Deferred Tax Liability
- Amount: Rxxx (The amount calculated above due to revaluation surplus)
Note 5: Permanent Reduction in Value
For machine B, the reduction in replacement value is considered permanent. Any impairment losses must be recognized immediately, impacting the profit and loss statement.
- Impairment Loss (if applicable): Rxxx
Disclosure: Effects on Financial Position
- The net result of the changes in the value of machinery is adjusted in both the asset values and the recognized losses or gains in the profit and loss statement.

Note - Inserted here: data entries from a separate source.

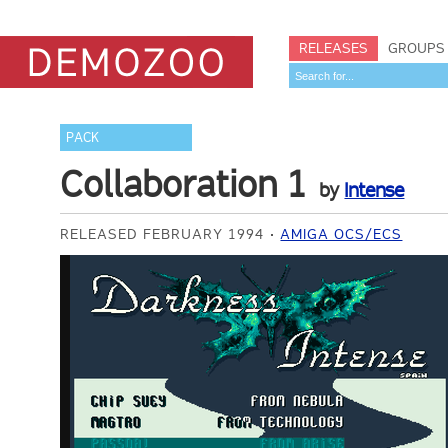
RELEASES
GROUPS
PACK
Collaboration 1
by
Intense
RELEASED FEBRUARY 1994
AMIGA OCS/ECS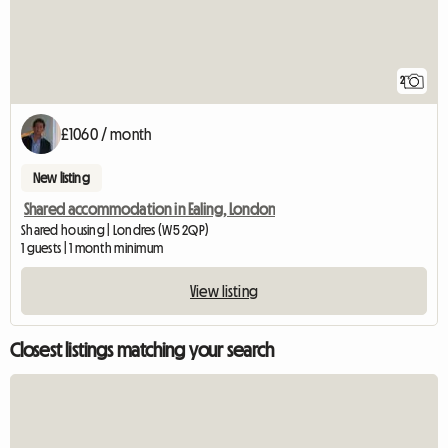
2
£1060 / month
New listing
Shared accommodation in Ealing, London
Shared housing | Londres (W5 2QP)
1 guests | 1 month minimum
View listing
Closest listings matching your search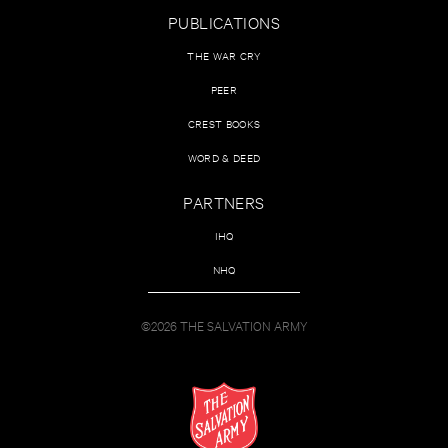
PUBLICATIONS
THE WAR CRY
PEER
CREST BOOKS
WORD & DEED
PARTNERS
IHQ
NHQ
©2026 THE SALVATION ARMY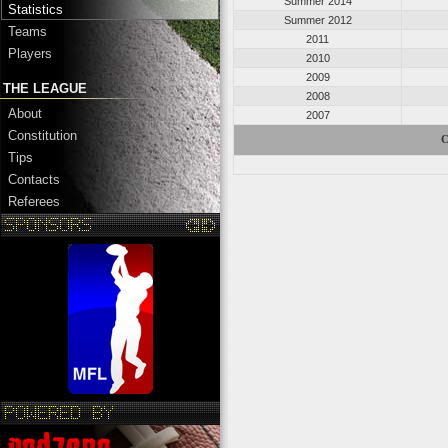
Summer 2014
Statistics
Summer 2012
Teams
2011
Players
2010
2009
THE LEAGUE
2008
About
2007
Constitution
C
Tips
Contacts
Referees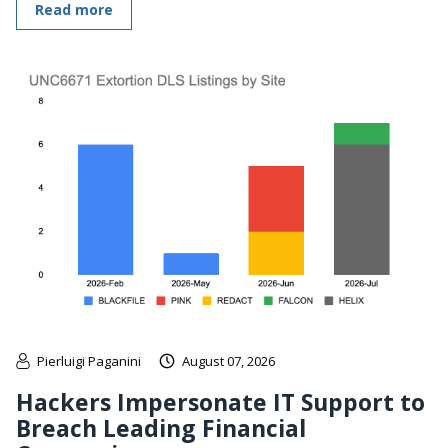
Read more
Pierluigi Paganini
August 07, 2026
Hackers Impersonate IT Support to
Breach Leading Financial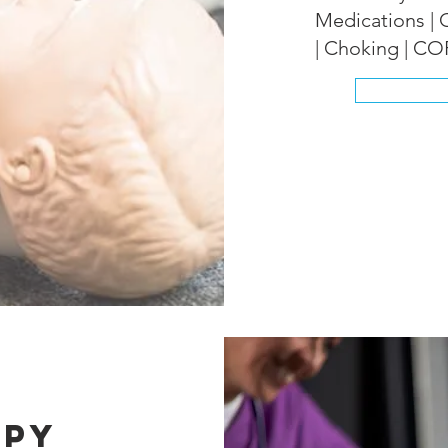
Medications | 
| Choking | C
apy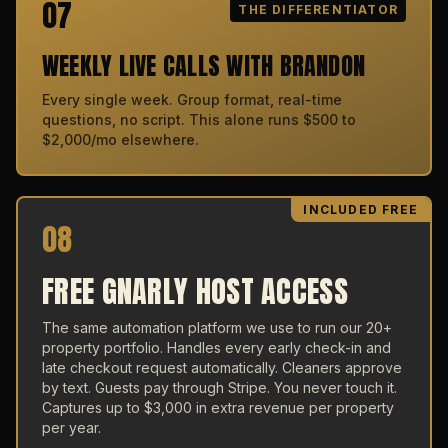
07
THE DIFFERENTIATOR
WEEKLY LIVE CALLS WITH BRANDON
Every single week. Group format, real-time
questions, no script. This alone runs $500 to
$2,000/mo elsewhere.
INCLUDED FREE
08
FREE GNARLY HOST ACCESS
The same automation platform we use to run our 20+
property portfolio. Handles every early check-in and
late checkout request automatically. Cleaners approve
by text. Guests pay through Stripe. You never touch it.
Captures up to $3,000 in extra revenue per property
per year.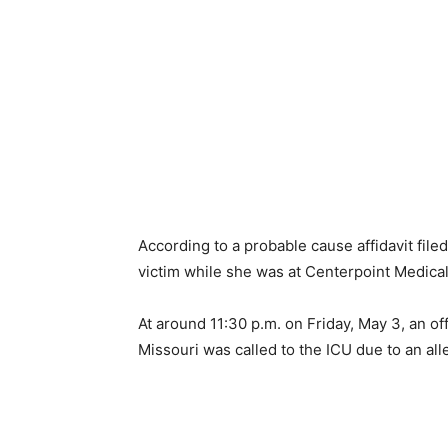
According to a probable cause affidavit file
victim while she was at Centerpoint Medical 
At around 11:30 p.m. on Friday, May 3, an of
Missouri was called to the ICU due to an all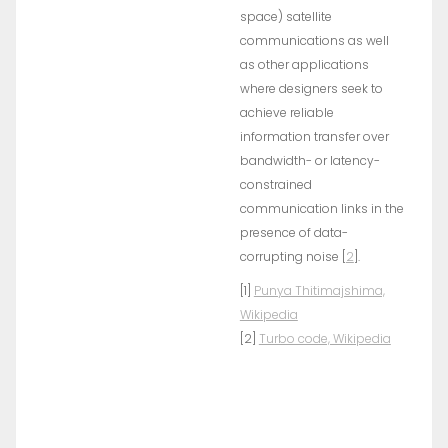
space) satellite
communications as well
as other applications
where designers seek to
achieve reliable
information transfer over
bandwidth- or latency-
constrained
communication links in the
presence of data-
corrupting noise [
2
].
[1]
Punya Thitimajshima,
Wikipedia
[2]
Turbo code, Wikipedia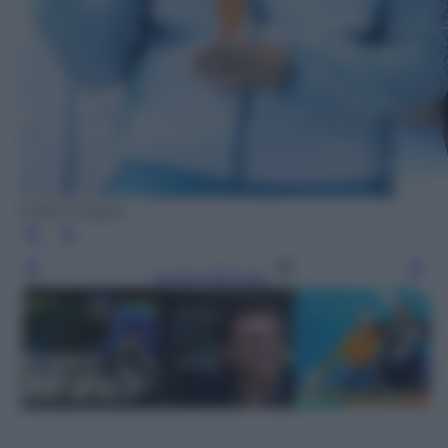
Getty Images
Leggi l’articolo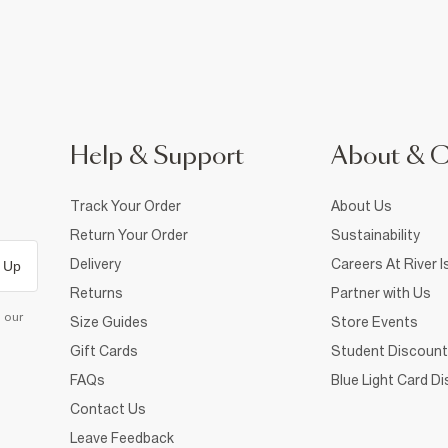
Help & Support
About & 
Track Your Order
About Us
Return Your Order
Sustainability
Delivery
Careers At River I
 Up
Returns
Partner with Us
d our
Size Guides
Store Events
Gift Cards
Student Discount
FAQs
Blue Light Card D
Contact Us
Leave Feedback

Note 6: Accounting Policies
The company has adopted the revaluation model for property, plant, and equipment as per IAS 16 requirements, which allows for the revaluation of machinery to be accounted for at fair value ensuring consistent measurement basis in accordance with applicable standards.
Conclusion
All the notes must be cross-referenced with the financial statements to provide clarity and transparency to the users of the financial statements. The numbers (denoted with Rxxx) should be filled in with accurate figures from the accounting records related to the machinery assets for proper reporting.